The hovercraft, based at Flaming Gorge Reservoir, was purchased with Federal Emergency Management Agency funds awarded to Daggett, Duchesne and Uintah counties before Jorgensen was elected in 2010. Floating on a 16-inch cushion of air, it is able to transition easily from ice to water to flat land, making it invaluable to rescuers.

"This is really a great tool for the transitional times when we don't have good enough ice to go hard surface all the time with a four-wheeler or a snowmobile, for example, and we have too much ice to go with a traditional boat," said Daggett County Sheriff's Capt. Chris Collett.

Rescuers in Utah and Wyoming faced just that kind of "transitional" scenario during a January 2011 ice fishing tournament at Flaming Gorge.

Six anglers competing in the annual Burbot Bash were trapped on a shrinking sheet of ice that broke free from the shore and drifted for three-quarters of a mile. It took rescue teams from Daggett County and Sweetwater County, Wyo., several hours to reach the men by boat because they had to work their way through the ice.

"That type of ice rescue like that is almost impossible with a boat because you can't get the boat through the existing ice and then back into open water," Jorgensen said.

While the hovercraft is expected to improve search and rescue operations, it will also help the sheriff's office carry out another of its missions: providing security for Flaming Gorge Dam.

"We do have a contract to guard the dam, and there are certain times of the year that we can't get a boat in, in front of the dam," the sheriff said.

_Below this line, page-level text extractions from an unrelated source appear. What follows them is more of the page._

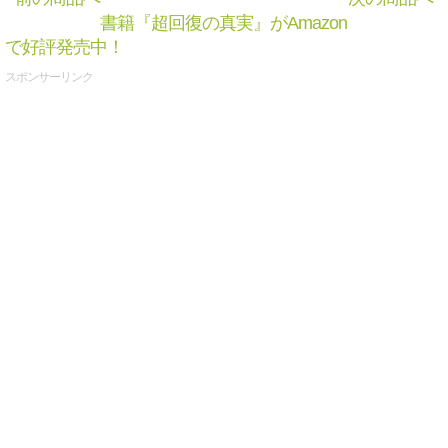
書籍『超回復の真実』がAmazon
で好評発売中！
スポンサーリンク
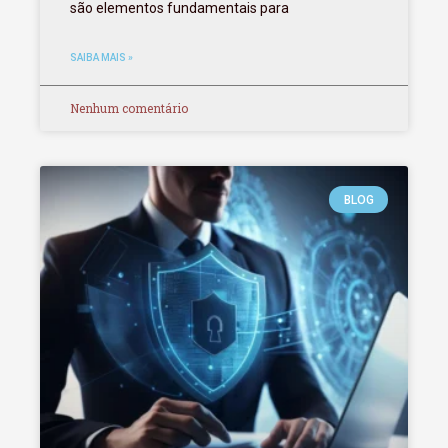
são elementos fundamentais para
SAIBA MAIS »
Nenhum comentário
BLOG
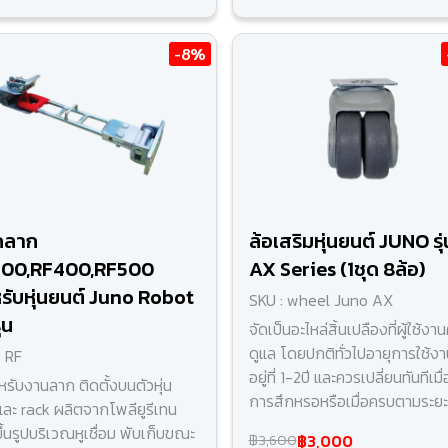
-8%
กลาก
ล้อเสริมหุ่นยนต์ JUNO รุ่
300,RF400,RF500
AX Series (1ชุด 8ล้อ)
รับหุ่นยนต์ Juno Robot
SKU : wheel Juno AX
ุ่น
จัดเป็นอะไหล่สิ้นเปลืองที่ผู้ใช้งา
ดูแล โดยปกติทั่วไปอายุการใช้ง
: RF
อยู่ที่ 1-2ปี และควรเปลี่ยนทันทีเมื
หรับงานลาก ติดตั้งบนตัวหุ่น
การสึกหรอหรือเมื่อครบตามระยะ
และ rack ผลิตจากโพลียูรีเทน
ึ้นรูปบริเวณหูเชื่อม พับเก็บขณะ
฿3,000
฿3,600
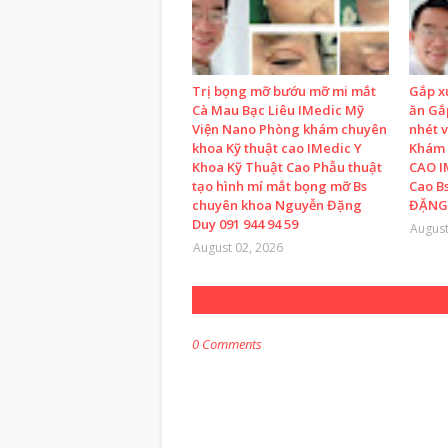
Trị bọng mỡ bướu mỡ mi mắt
Gắp x
Cà Mau Bạc Liêu IMedic Mỹ
ăn Gắp
Viện Nano Phòng khám chuyên
nhét 
khoa Kỹ thuật cao IMedic Y
Khám 
Khoa Kỹ Thuật Cao Phẫu thuật
CAO I
tạo hình mí mắt bọng mỡ Bs
Cao B
chuyên khoa Nguyễn Đặng
ĐẶNG 
Duy 091 944 94 59
August
August 02, 2026
0 Comments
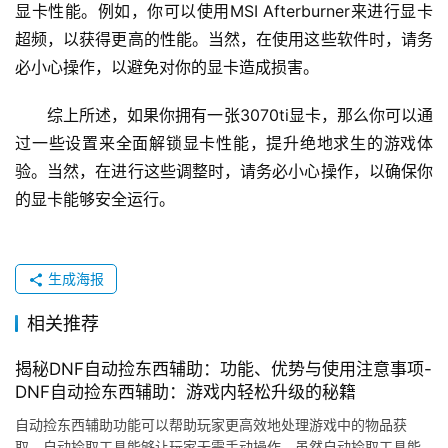
显卡性能。例如，你可以使用MSI Afterburner来进行显卡
超频，以获得更高的性能。当然，在使用这些软件时，请务
必小心操作，以避免对你的显卡造成损害。
综上所述，如果你拥有一张3070ti显卡，那么你可以通
过一些设置来全面解锁显卡性能，提升绝地求生的游戏体
验。当然，在进行这些调整时，请务必小心操作，以确保你
的显卡能够安全运行。
生成海报
相关推荐
揭秘DNF自动捡东西辅助：功能、优势与使用注意事项-
DNF自动捡东西辅助：游戏内轻松升级的秘籍
自动捡东西辅助功能可以帮助玩家更高效地处理游戏中的物品获
取。自动捡取工具能够让玩家无需手动操作。虽然自动捡取工具能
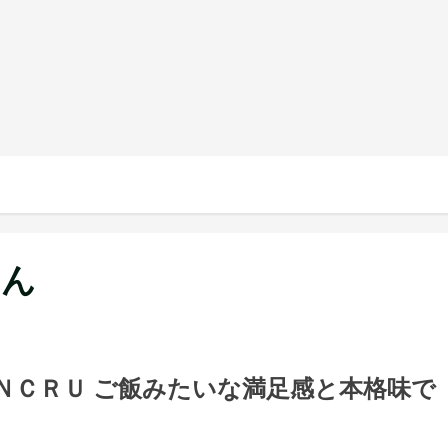
はん
ＮＣＲＵ ご飯みたいな満足感と本格味で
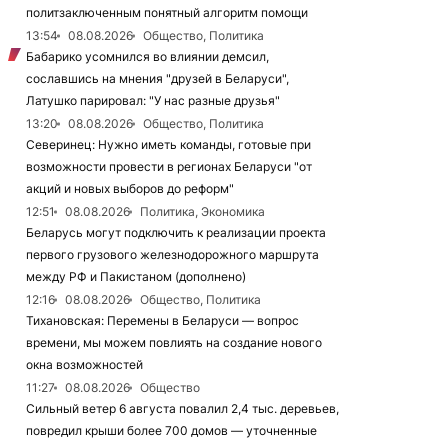
политзаключенным понятный алгоритм помощи
13:54
08.08.2026
Общество, Политика
Бабарико усомнился во влиянии демсил,
сославшись на мнения "друзей в Беларуси",
Латушко парировал: "У нас разные друзья"
13:20
08.08.2026
Общество, Политика
Северинец: Нужно иметь команды, готовые при
возможности провести в регионах Беларуси "от
акций и новых выборов до реформ"
12:51
08.08.2026
Политика, Экономика
Беларусь могут подключить к реализации проекта
первого грузового железнодорожного маршрута
между РФ и Пакистаном (дополнено)
12:16
08.08.2026
Общество, Политика
Тихановская: Перемены в Беларуси — вопрос
времени, мы можем повлиять на создание нового
окна возможностей
11:27
08.08.2026
Общество
Сильный ветер 6 августа повалил 2,4 тыс. деревьев,
повредил крыши более 700 домов — уточненные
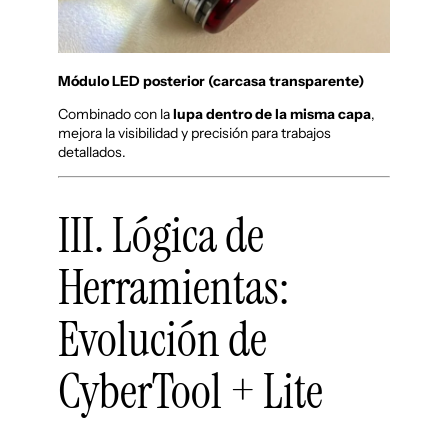
Módulo LED posterior (carcasa transparente)
Combinado con la
lupa dentro de la misma capa
,
mejora la visibilidad y precisión para trabajos
detallados.
III. Lógica de
Herramientas:
Evolución de
CyberTool + Lite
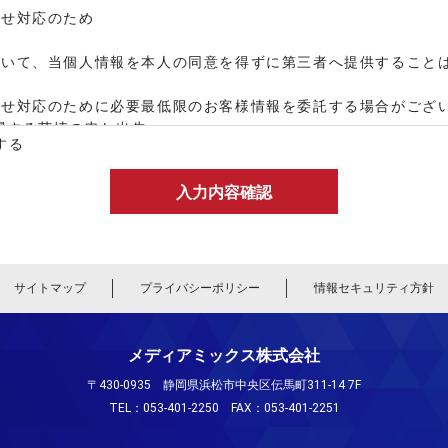
わせ対応のため
除いて、当個人情報を本人の同意を得ずに第三者へ提供すること
わせ対応のために必要最低限のお客様情報を委託する場合がござ
関する苦情の申し出先
する
談窓口」（下記に記載）
関する利用目的の通知、開示、内容の訂正・追加または削除、利
等」といいます。）の請求を受け付けております。その手続きに
い。ただし、法令等に基づく場合は、開示等に応じられない場合
サイトマップ
プライバシーポリシー
情報セキュリティ方針
伝馬町311-14 7F
メディアミックス株式会社
〒430-0935 静岡県浜松市中央区伝馬町311-14 7F
53-401-2250
TEL：
053-401-2250
FAX：053-401-2251
祭日を除く 10時から16時）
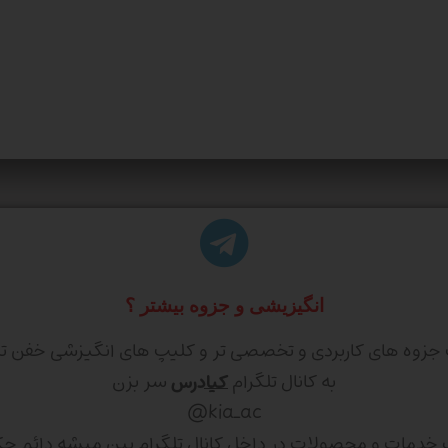
انگیزیشی و جزوه بیشتر ؟
 جزوه های کاربردی و تخصصی تر و کلیپ های انگیزشی خفن تر
به کانال تلگرام
کیادرس
سر بزن
kia_ac@
ف خدمات و محصولات در داخل کانال تلگرام پین میشه دائم چ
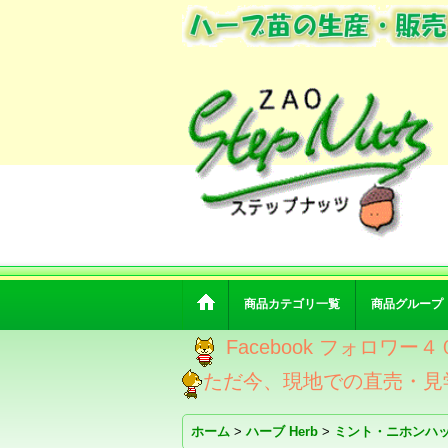
商品カテゴリ一覧
商品グループ
Facebook フォロ
ただ今、現地での直売・見
ホーム
>
ハーブ Herb
>
ミント・ニホンハ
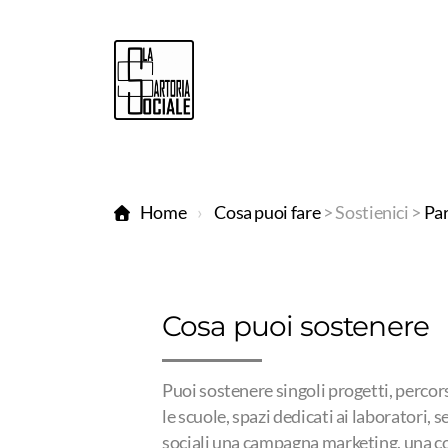
Home
Cosa puoi fare
> Sostienici >
Par
Cosa puoi sostenere
Puoi sostenere singoli progetti, percor
le scuole, spazi dedicati ai laboratori, se
sociali una campagna marketing, una c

"With some of the boat docks, you're unable to launch a boat down by the dam, so this gives us 365 days a year where we can get into the dam, and on the Green River actually," Jorgensen added.

The sheriff knows some people will grumble about the $104,000 price tag for the hovercraft, but he's willing to weather those complaints.

"It's one of these vehicles that when you need it, you need it. It can't be replaced by something else," Jorgensen said. "If it saves one life or two lives over the next few years, then it will have been worth it, in my mind."